Task requirements: Find the lines below that contain the string "загородного". Copy each one.

Start of Data extract

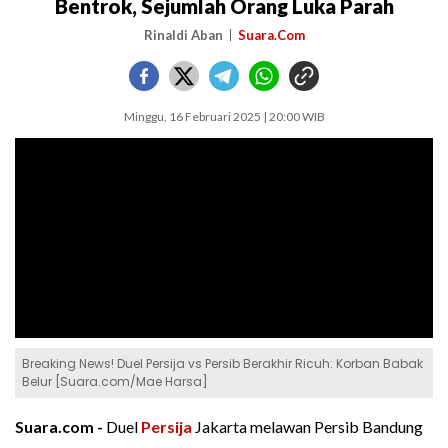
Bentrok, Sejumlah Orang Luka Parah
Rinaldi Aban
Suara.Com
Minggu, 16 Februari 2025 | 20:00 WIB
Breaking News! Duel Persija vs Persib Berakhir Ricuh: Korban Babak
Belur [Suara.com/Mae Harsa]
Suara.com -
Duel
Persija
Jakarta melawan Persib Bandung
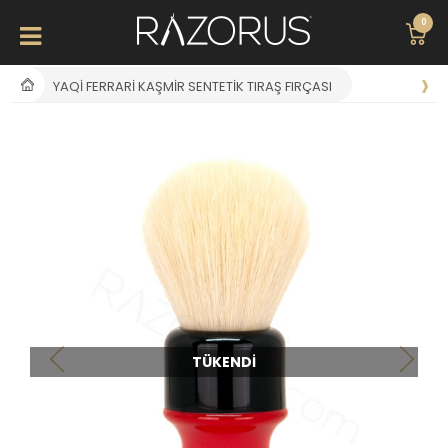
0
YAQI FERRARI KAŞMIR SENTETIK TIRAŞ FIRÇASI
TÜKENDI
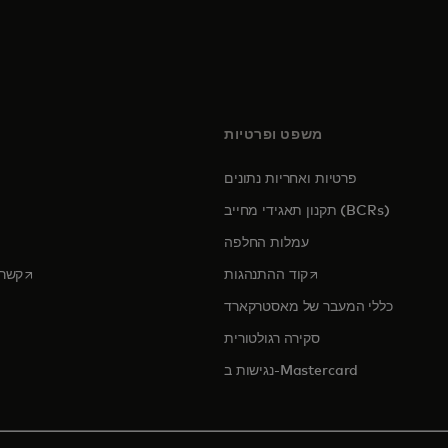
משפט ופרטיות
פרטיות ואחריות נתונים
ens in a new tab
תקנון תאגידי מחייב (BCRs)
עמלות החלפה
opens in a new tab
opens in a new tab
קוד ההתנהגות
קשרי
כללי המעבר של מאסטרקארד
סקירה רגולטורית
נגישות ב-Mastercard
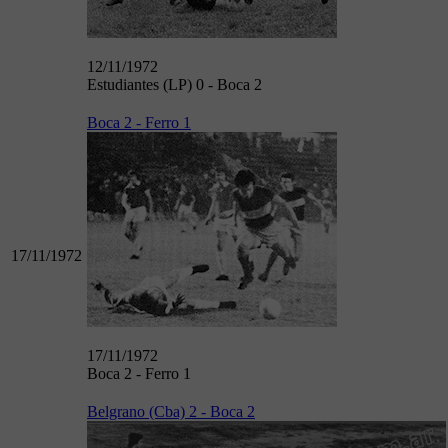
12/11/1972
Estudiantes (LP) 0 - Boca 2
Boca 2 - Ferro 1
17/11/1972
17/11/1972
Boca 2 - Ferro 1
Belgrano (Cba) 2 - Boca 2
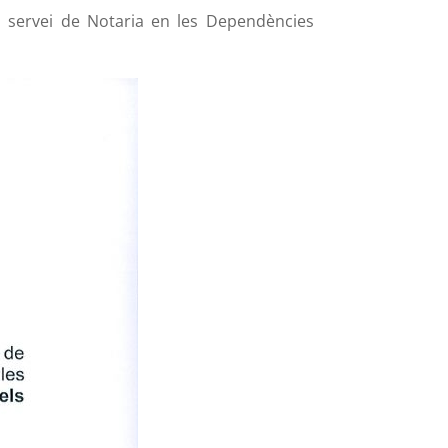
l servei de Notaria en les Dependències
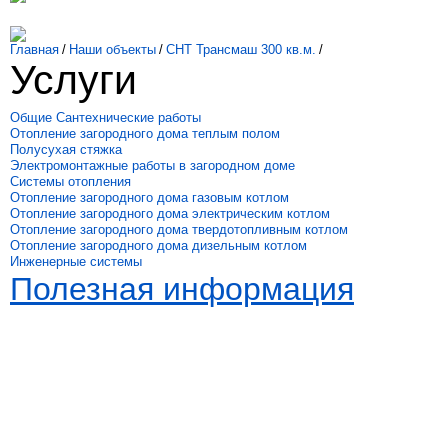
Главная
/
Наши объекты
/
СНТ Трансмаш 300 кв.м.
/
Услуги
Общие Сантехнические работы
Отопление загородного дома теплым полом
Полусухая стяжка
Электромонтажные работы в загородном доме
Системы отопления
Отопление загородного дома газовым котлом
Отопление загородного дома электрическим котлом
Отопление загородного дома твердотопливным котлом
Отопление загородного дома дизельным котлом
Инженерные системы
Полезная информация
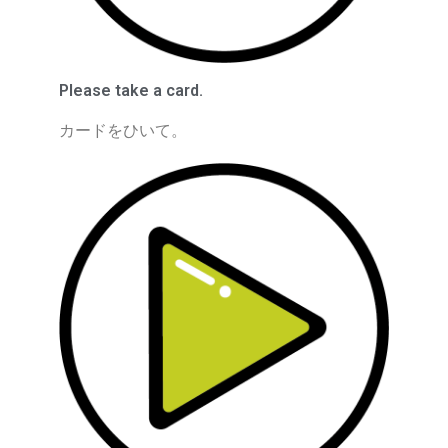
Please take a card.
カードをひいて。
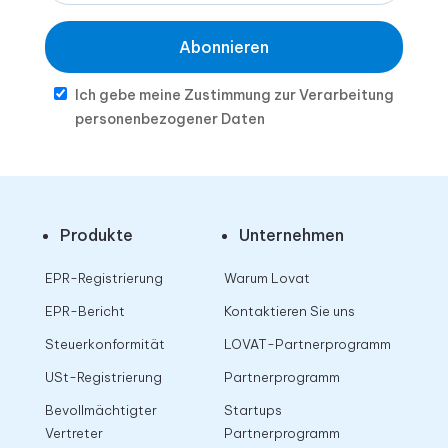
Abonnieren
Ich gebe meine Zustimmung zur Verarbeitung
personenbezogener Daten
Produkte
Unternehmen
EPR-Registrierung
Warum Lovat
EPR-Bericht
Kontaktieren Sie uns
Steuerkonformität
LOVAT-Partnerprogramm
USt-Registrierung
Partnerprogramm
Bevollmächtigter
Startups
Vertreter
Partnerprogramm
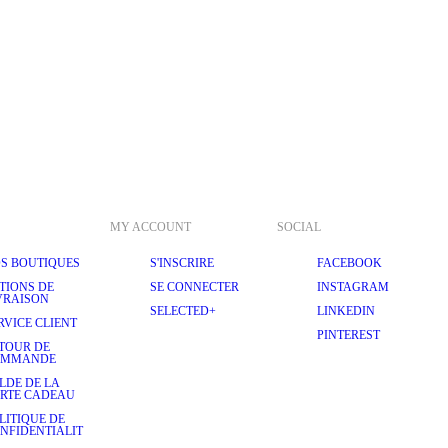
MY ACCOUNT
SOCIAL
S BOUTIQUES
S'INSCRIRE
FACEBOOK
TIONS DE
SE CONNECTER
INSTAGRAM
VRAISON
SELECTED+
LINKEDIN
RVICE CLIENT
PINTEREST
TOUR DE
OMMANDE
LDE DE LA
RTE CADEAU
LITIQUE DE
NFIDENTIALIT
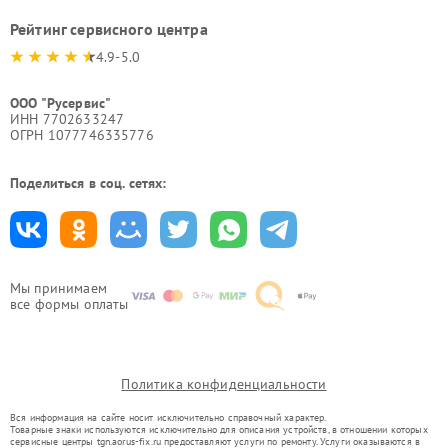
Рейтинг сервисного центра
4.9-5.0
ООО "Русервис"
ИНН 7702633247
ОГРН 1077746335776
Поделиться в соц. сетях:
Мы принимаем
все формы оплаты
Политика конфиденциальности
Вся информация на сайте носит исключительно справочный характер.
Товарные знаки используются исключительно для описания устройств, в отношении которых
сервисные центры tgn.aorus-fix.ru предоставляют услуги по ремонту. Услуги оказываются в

End of Data extract

Response for this exercise:
Отопление загородного дома теплым полом
Отопление загородного дома газовым котлом
Отопление загородного дома электрическим котлом
Отопление загородного дома твердотопливным котлом
Отопление загородного дома дизельным котлом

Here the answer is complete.